James Comey's upcoming book, A Higher Loyalty: Truth, Lies, and Leadership, is filled with newsworthy details that go beyond its insults to President Trump (though it's heavy on those, too). The former FBI director also discusses his decision to tell the public that he would reopen an investigation into Hillary Clinton's emails just before the 2016 election. In his memoir, Comey admits he may have been influenced by opinion polls when he made the announcement — meaning that he wasn't necessarily acting objectively.
"It is entirely possible that, because I was making decisions in an environment where Hillary Clinton was sure to be the next president, my concern about making her an illegitimate president by concealing the restarted investigation bore greater weight than it would have if the election appeared closer or if Donald Trump were ahead in all polls," Comey reportedly writes. "But I don't know."
It's a frustrating admission for those who hoped that Comey's decision had been uninfluenced by partisan bias. Assuming that he was influenced by the polls, some could argue that his confidence in Clinton's win helped lead to her loss.
On Oct. 28, 2016 — less than two weeks before the election on Nov. 8 — Comey wrote a memo informing Congress that he had received a batch of emails that "appear to be pertinent to the investigation" into Clinton's use of a private email server for classified information. Nine days later, he clarified that these emails weren't new and held no incriminating information.
Some analysts argue that Comey's original announcement turned some wavering voters toward Trump and encouraged others to avoid the booth on Election Day, shifting the Electoral College vote slightly in his favor.
Comey justified his decision at the time by arguing that he had an "obligation" to update the public because he had already announced that the investigation was complete.

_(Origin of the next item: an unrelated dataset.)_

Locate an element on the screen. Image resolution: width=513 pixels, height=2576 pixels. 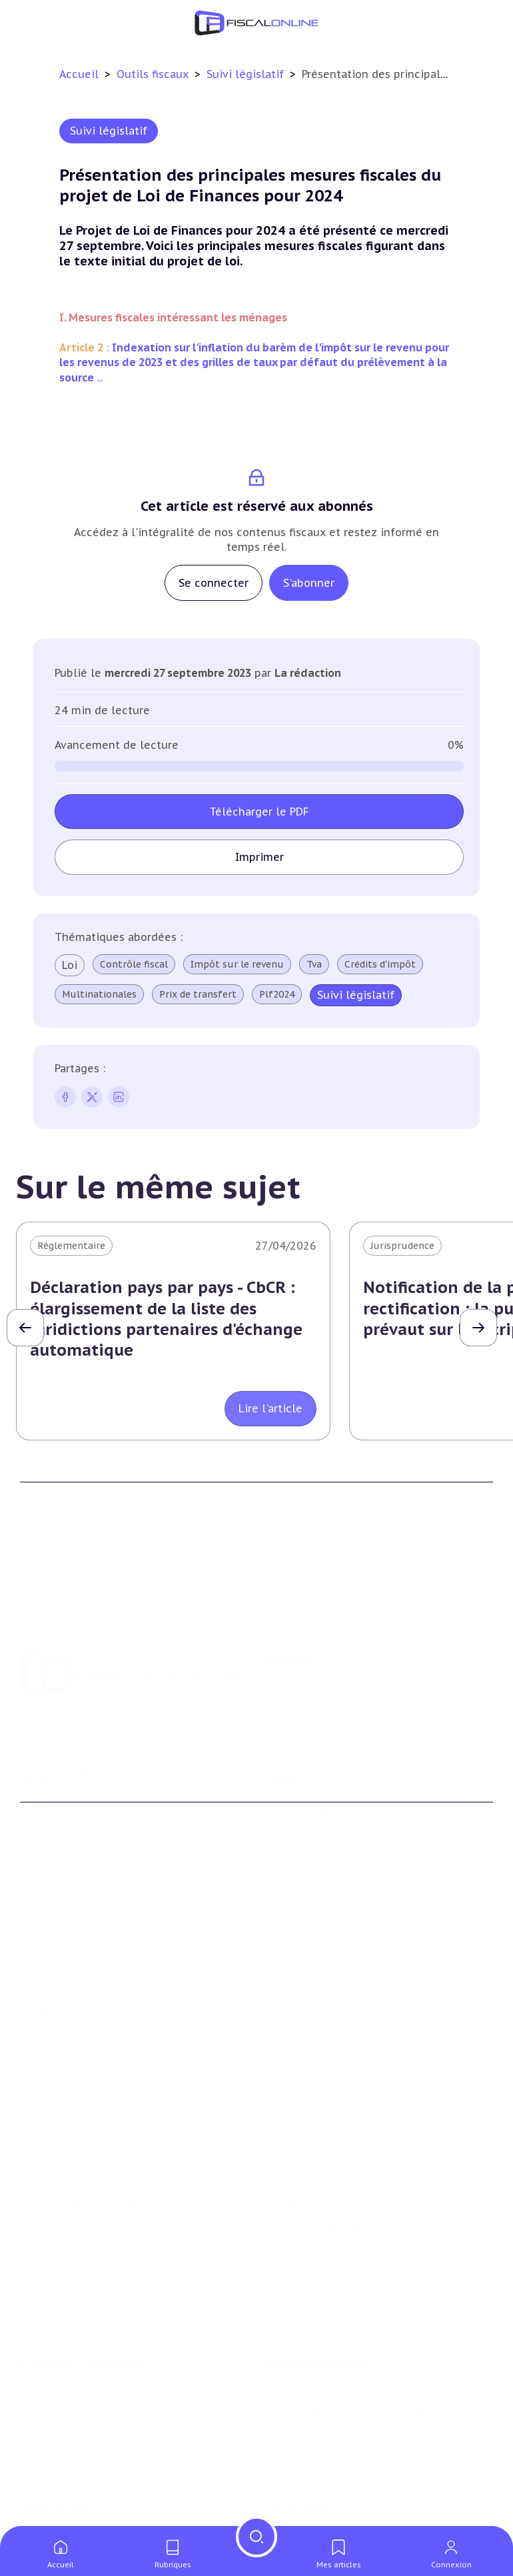 Droits de mutation is located at coordinates (65, 2043).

However, he also noted that his move was unusual, saying that "we do not ordinarily tell Congress about ongoing investigations." Last May, he said he'd believed that "concealing" the development from the public would have been "catastrophic."
But some people believe that Comey was motivated more by self-interest than a detached commitment to do right by the public. He didn't want to appear partisan, these analysts argue, and he believed that he'd be accused of bias when people eventually learned that the FBI had reopened the investigation in secret. As Vanity Fair reports, "sources close to Comey insist that ... his decision to go into more detail was influenced by his desire to make people believe the process had been fair," and wanting to appear fair himself.
It now appears that even Comey has doubts about his motivations, since he writes that it is "entirely possible" that he was influenced by the polls and political concerns.
It feels a bit ridiculous to be rehashing Comey's decision 18 months later. But the public still has a great appetite for doing so, in part because liberals remain anxious to find scapegoats to blame for Trump's win.
Then again, Comey does deserve some blame: Opinion polls did shift against Clinton after his announcement, and 24 million people submitted early votes in the nine days between his memo and subsequent clarification that the latest emails did not warrant criminal charges.
FiveThirtyEight's Nate Silver has argued that Comey's decision to reopen the investigation — which, even though it was undoubtedly not the biggest factor that hurt Hillary Clinton's campaign, is more easily quantified than others, he says — is responsible for her loss because it moved public opinion away from her by between 1 and 4 percentage points. "Clinton lost Michigan, Pennsylvania and Wisconsin by less than 1 percentage point, and those states were enough to cost her the election," he notes.
Clinton agrees. "If the election had been on October 27, I would be your president," she told Christiane Amanpour in a CNN interview last May.
Comey doesn't want to believe that he might have contributed to Trump's win, but admits that he might have done so. "It makes me mildly nauseous to think that we might have had some impact on the election," he told the Senate Judiciary Committee last May, but added that "honestly, it wouldn't change the decision" that he made.